Moderation: Susanne Wetterich

„Schulbücher definieren nicht nur legitimes Wissen und wünschenswerte Kompetenzen, sondern vermitteln auch staatlich bzw. gesellschaftlich präferierte Identitätsangebote“, heißt es ganz richtig auf der Website des Georg-Eckert-Instituts, Leibnitz-Institut für internationale Schulbuchforschung, der in Deutschland führenden Schulbuchforschungseinrichtung. Doch welche Identitätsangebote vermitteln deutsche Schulbücher bei der Darstellung des Staates Israel?

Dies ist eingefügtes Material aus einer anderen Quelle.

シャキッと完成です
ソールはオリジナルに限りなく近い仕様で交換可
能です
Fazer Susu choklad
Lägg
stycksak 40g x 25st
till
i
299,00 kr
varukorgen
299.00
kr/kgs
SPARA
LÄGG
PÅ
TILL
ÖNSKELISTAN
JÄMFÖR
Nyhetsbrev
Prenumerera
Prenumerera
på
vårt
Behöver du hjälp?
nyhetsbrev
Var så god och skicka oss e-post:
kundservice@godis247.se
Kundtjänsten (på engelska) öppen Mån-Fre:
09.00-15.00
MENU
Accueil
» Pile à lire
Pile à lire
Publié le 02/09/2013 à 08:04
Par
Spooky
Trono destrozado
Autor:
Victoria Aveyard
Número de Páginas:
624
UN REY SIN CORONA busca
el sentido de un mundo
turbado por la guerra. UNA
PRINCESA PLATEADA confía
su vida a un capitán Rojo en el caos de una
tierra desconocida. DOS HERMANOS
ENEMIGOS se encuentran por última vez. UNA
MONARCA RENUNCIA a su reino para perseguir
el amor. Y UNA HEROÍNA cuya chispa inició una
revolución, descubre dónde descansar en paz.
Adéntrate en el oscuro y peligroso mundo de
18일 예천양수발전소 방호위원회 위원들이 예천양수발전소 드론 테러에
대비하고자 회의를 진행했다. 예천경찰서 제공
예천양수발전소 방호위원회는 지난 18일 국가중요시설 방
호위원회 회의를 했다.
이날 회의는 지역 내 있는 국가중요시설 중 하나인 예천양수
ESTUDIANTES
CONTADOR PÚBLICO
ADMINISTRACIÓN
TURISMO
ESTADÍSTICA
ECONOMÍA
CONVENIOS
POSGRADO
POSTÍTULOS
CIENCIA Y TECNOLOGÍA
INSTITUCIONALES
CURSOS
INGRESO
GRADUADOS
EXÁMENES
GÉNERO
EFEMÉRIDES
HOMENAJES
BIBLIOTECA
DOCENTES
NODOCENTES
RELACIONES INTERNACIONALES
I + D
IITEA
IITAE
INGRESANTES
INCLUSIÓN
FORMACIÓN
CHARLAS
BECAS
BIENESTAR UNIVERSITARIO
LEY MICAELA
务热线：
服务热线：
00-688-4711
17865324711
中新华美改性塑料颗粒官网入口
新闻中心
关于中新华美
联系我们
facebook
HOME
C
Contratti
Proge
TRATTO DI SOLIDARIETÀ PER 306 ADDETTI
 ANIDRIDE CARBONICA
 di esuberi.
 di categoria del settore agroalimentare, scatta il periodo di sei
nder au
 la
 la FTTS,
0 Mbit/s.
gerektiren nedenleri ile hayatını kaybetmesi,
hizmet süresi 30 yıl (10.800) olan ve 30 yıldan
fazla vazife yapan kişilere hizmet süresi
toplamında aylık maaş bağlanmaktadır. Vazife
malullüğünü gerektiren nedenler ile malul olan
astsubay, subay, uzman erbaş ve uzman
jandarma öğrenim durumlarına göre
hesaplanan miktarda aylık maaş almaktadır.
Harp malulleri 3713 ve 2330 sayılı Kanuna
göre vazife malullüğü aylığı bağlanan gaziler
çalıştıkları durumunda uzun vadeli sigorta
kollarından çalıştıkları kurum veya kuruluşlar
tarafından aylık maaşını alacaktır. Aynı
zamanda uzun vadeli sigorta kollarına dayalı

Im Jahr 1985 hatte das Institut diese Frage untersucht. Damals wurde die Einseitigkeit kritisiert, mit der Israel als Aggressor im israelisch-arabischen Konflikt dargestellt wurde. Nun, dreißig Jahre später, ist das Institut mit Unterstützung des Auswärtigen Amtes dieser Frage erneut nachgegangen und hatte, um es allgemein auszudrücken, unverändert hohen Handlungsbedarf festgestellt. Dies veranlasste den Verein Scholars for Peace in Middle East, Germany e.V. in Kooperation mit den DIG-Arbeitsgemeinschaften Bremen, Hannover, Ostfriesland und Oldenburg zu einer Initiative, das Fachpublikum und die interessierte Öffentlichkeit zu sensibilisieren und mit Politik und Schulbuchverlagen ins Gespräch zu kommen.